Supplied information
━━━━━━━━━━━━━━━━━━━━━━━━━━━━━━

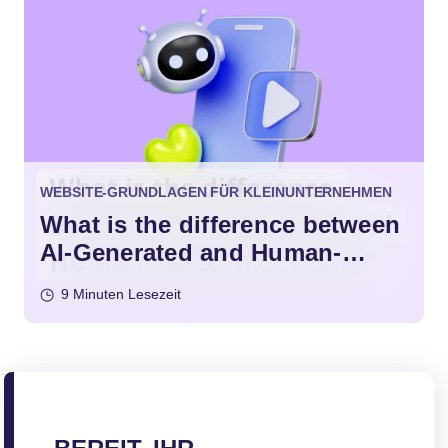
WEBSITE-GRUNDLAGEN FÜR KLEINUNTERNEHMEN
What is the difference between
AI-Generated and Human-
Written Content?
9 Minuten Lesezeit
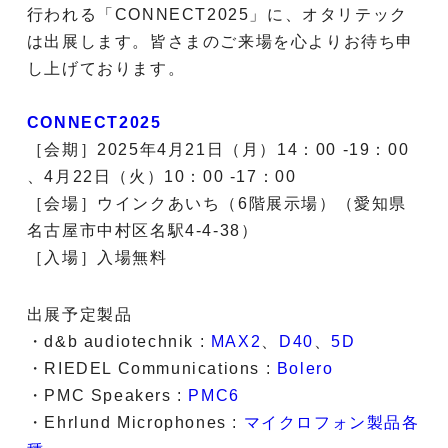
行われる「CONNECT2025」に、オタリテック
は出展します。皆さまのご来場を心よりお待ち申
し上げております。
CONNECT2025
［会期］2025年4月21日（月）14：00 -19：00
、4月22日（火）10：00 -17：00
［会場］ウインクあいち（6階展示場）（愛知県
名古屋市中村区名駅4-4-38）
［入場］入場無料
出展予定製品
・d&b audiotechnik :
MAX2
、
D40
、
5D
・RIEDEL Communications :
Bolero
・PMC Speakers :
PMC6
・Ehrlund Microphones :
マイクロフォン製品各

━━━━━━━━━━━━━━━━━━━━━━━━━━━━━━

Goal of the exercise
The required output is every line from the one that holds "行われる「CONNECT2025」に、オタリテック" through the last line of the listing above, retyped exactly and with nothing else.

Solved exercise
行われる「CONNECT2025」に、オタリテック
は出展します。皆さまのご来場を心よりお待ち申
し上げております。
CONNECT2025
［会期］2025年4月21日（月）14：00 -19：00
、4月22日（火）10：00 -17：00
［会場］ウインクあいち（6階展示場）（愛知県
名古屋市中村区名駅4-4-38）
［入場］入場無料
出展予定製品
・d&b audiotechnik :
MAX2
、
D40
、
5D
・RIEDEL Communications :
Bolero
・PMC Speakers :
PMC6
・Ehrlund Microphones :
マイクロフォン製品各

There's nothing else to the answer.